Investigation and status

By 2009, SFPD was reported to have examined some 2,500 suspects, of whom only about half a dozen were considered credible. The case has been worked across multiple jurisdictions — Vallejo PD, the Napa and Solano county sheriffs, SFPD, the California Department of Justice, and the FBI. SFPD marked the case inactive in 2004 and reactivated it in 2007; it remains open in Riverside and Napa. Vallejo PD attempted a genetic-genealogy approach via GEDmatch in 2018 without a definitive result; the FBI’s investigation was described as ongoing as of 2021. Status: open / unverified.

Suspects

The only person ever named as a suspect by police was Arthur Leigh Allen, a former elementary school teacher and convicted sex offender who was interviewed from early in the investigation, subjected to search warrants over two decades, denied involvement, and died in 1992. Some detectives regarded him as the most likely suspect; Toschi said in 2010 that the evidence against Allen had ultimately “turned out to be negative.” Other names advanced over the years by professional or amateur investigators include Earl Van Best Jr., Gary Francis Poste, Giuseppe Bevilacqua, Lawrence Kane, Paul Doerr, Richard Gaikowski, Richard Marshall, and Ross Sullivan.

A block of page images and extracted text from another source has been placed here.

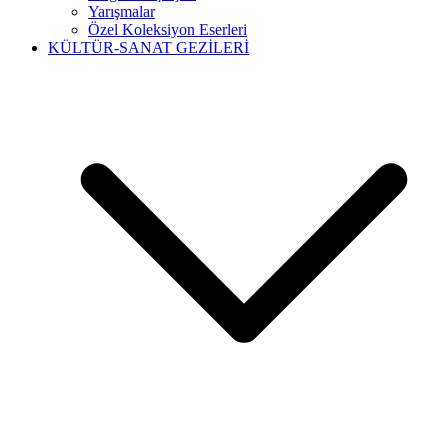
Yarışmalar
Özel Koleksiyon Eserleri
KÜLTÜR-SANAT GEZİLERİ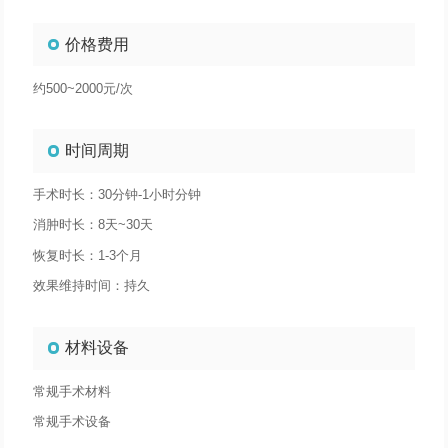
价格费用
约500~2000元/次
时间周期
手术时长：30分钟-1小时分钟
消肿时长：8天~30天
恢复时长：1-3个月
效果维持时间：持久
材料设备
常规手术材料
常规手术设备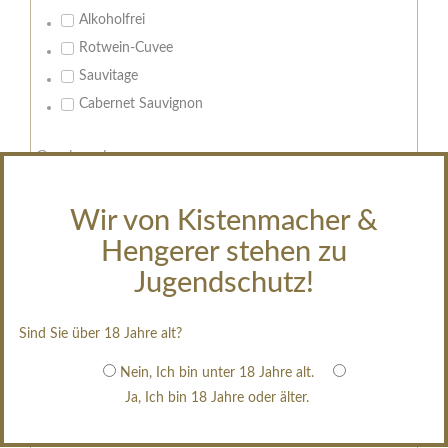
Alkoholfrei
Rotwein-Cuvee
Sauvitage
Cabernet Sauvignon
Geschmack:
trocken
feinherb
Wir von Kistenmacher &
halbtrocken
Hengerer stehen zu
restsüß
Jugendschutz!
edelsüß
Brut
Sind Sie über 18 Jahre alt?
weißgekeltert
Nein, Ich bin unter 18 Jahre alt.
im Holzfass gereift
Ja, Ich bin 18 Jahre oder älter.
erfrischend, nicht zu süß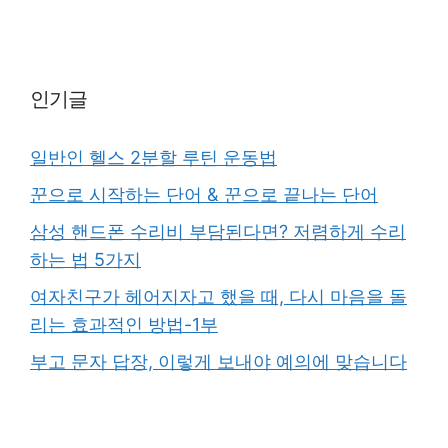
인기글
일반인 헬스 2분할 루틴 운동법
꾼으로 시작하는 단어 & 꾼으로 끝나는 단어
삼성 핸드폰 수리비 부담된다면? 저렴하게 수리
하는 법 5가지
여자친구가 헤어지자고 했을 때, 다시 마음을 돌
리는 효과적인 방법-1부
부고 문자 답장, 이렇게 보내야 예의에 맞습니다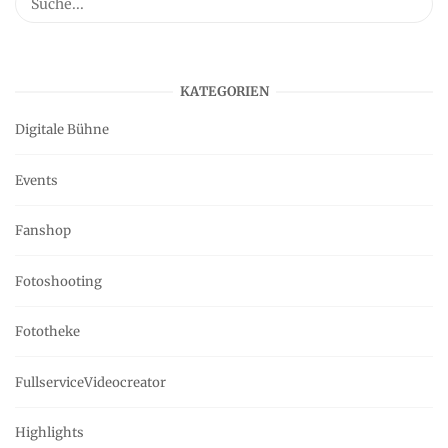
KATEGORIEN
Digitale Bühne
Events
Fanshop
Fotoshooting
Fototheke
FullserviceVideocreator
Highlights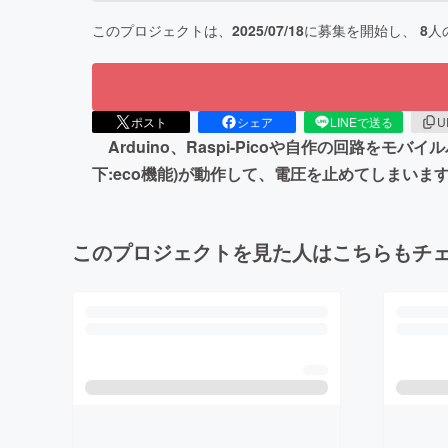
このプロジェクトは、
2025/07/18
に募集を開始し、
8
人
ポスト
シェア
LINEで送る
U
Arduino、Raspi-Picoや自作の回路
下:eco機能)が動作して、電圧を止めてしまい
このプロジェクトを見た人はこちらもチ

Each suspect is handled on their own page as an attributed claim, with the source of the allegation named. None has been confirmed. Status: claim (per page).

Legacy

The Chronicle has called this the most famous unsolved murder case in American history. It sustained a durable subculture of “Zodiologists” and a large literature, the most influential being Graysmith’s Zodiac (1986), later the basis for David Fincher’s 2007 film. The offender’s persona shaped fictional killers from Dirty Harry onward, inspired self-styled copycats, and became an internet meme — all of which has tended to inflate the legend well beyond the scale of the crimes themselves.